For the latest government information during the transition period, please visit https://www.gov.uk/transition.
There is a full list included in the UK points-based immigration system guidance.
If you are already a Home Office licensed sponsor for Tier 2 (general) visa sponsor then you will be automatically granted a new Skilled Worker license and the same applies for existing Intra-Company Transfer sponsors.
In addition to the definition detailed previously, there will be a requirement for a skilled worker to achieve a total of 70 points.
Each job will have a Standing Occupational Classification (SOC) code at a designated skill level. This code will determine whether the job meets the requirements of the skilled worker route.
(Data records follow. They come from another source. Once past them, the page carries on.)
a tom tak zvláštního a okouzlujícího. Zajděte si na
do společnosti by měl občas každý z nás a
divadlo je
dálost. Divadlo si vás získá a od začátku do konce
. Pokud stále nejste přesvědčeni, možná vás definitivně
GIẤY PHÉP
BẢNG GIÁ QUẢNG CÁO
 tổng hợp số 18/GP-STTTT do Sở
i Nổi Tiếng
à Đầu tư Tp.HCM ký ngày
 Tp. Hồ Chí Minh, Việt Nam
The full list of codes can be found in the July 2020 policy statement
Visit the Government website for a breakdown of characteristics and point system for skilled workers, relevant case studies and information on other routes, such as Global Talent route, the Graduate route and Creative routes.
Steps to consider now
There are a number of steps to take before applying for a license and these include:
- Check your business is eligible – cannot have unspent criminal convictions for things such as Money Laundering or fraud;
- Choose the type of skilled worker license you want to apply for;
- Decide who will manage the sponsorship within your business;
- Apply online and pay the license fees; there are different fees for small businesses and charities and medium/large employers;
- Note there are also fees known as the Immigration Skills Charge (ISC) to be paid by the UK employer for each skilled migrant worker from 1st January 2021. Employers will need to pay £1,000 per skilled worker for the first 12 months and an additional charge of £500 for each subsequent six-month period thereafter.
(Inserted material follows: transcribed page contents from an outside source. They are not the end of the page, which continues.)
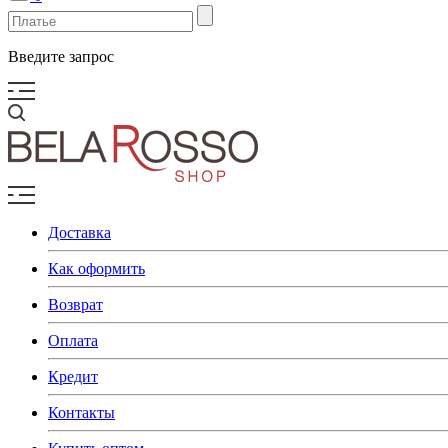
Введите запрос
Доставка
Как оформить
Возврат
Оплата
Кредит
Контакты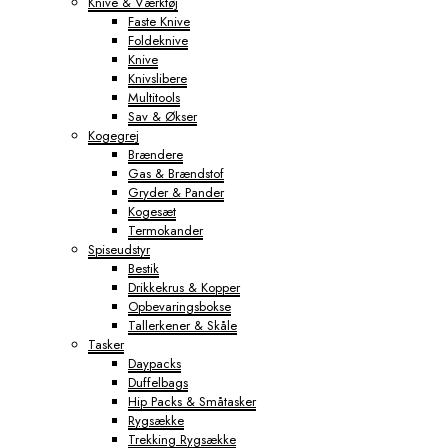
Knive & Værktøj
Faste Knive
Foldeknive
Knive
Knivslibere
Multitools
Sav & Økser
Kogegrej
Brændere
Gas & Brændstof
Gryder & Pander
Kogesæt
Termokander
Spiseudstyr
Bestik
Drikkekrus & Kopper
Opbevaringsbokse
Tallerkener & Skåle
Tasker
Daypacks
Duffelbags
Hip Packs & Småtasker
Rygsække
Trekking Rygsække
Where you receive and transfer personal data to and or from organisations abroad may be restricted after 1st January 2021. Follow this link for further detailed guidance on transferring personal data.
Tax and National Insurance implications
The UK’s exit from the European Union has not changed existing arrangements for the avoidance of double taxation. The UK has bilateral double taxation agreements (DTAs) with all EU Member States and they continue to apply. DTAs protect individuals and businesses from double taxation where the same income or gains are taxable in both countries.